Highlights & Insights

  • Orthogonality Analysis: Clearly demonstrates why two seemingly simple components produce synergistic effects that surpass their individual contributions.
  • Extreme Scenario with 5 Female Squamous Cell Carcinoma Samples: This severely imbalanced intersection perfectly illustrates why a dual-objective formulation is necessary.
  • Three-Phase Behavior of α: Reveals the nuanced influence of the CVaR concentration parameter, offering practical guidance for hyperparameter tuning.

Limitations & Future Work

  • Fairness is validated only for binary gender partitioning; extension to broader demographic attributes remains unexplored.
  • The training set contains only 734 samples, representing an extremely limited scale.
  • As a CVPR Workshop paper, the experimental scope is inherently constrained.
  • vs.

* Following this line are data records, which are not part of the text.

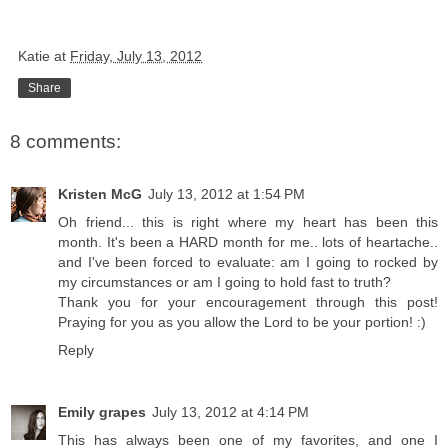
Katie
at
Friday, July 13, 2012
Share
8 comments:
Kristen McG
July 13, 2012 at 1:54 PM
Oh friend... this is right where my heart has been this
month. It's been a HARD month for me.. lots of heartache..
and I've been forced to evaluate: am I going to rocked by
my circumstances or am I going to hold fast to truth?
Thank you for your encouragement through this post!
Praying for you as you allow the Lord to be your portion! :)
Reply
Emily grapes
July 13, 2012 at 4:14 PM
This has always been one of my favorites, and one I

DAW-FDD: DAW-FDD employs stratified CVaR but relies on explicit group annotations and is validated only on binary detection tasks.
  • vs. LDAM: LDAM lacks Fisher-consistency guarantees; logit adjustment is theoretically grounded at \(\tau = 1\).

Rating

  • Novelty: ⭐⭐⭐ The method combines existing components, though the theoretical analysis is valuable.
  • Experimental Thoroughness: ⭐⭐⭐ Dataset is small but ablations are complete.
  • Writing Quality: ⭐⭐⭐⭐ The orthogonality analysis is clearly articulated.
  • Value: ⭐⭐⭐⭐ Offers practical guidance for fairness in medical AI.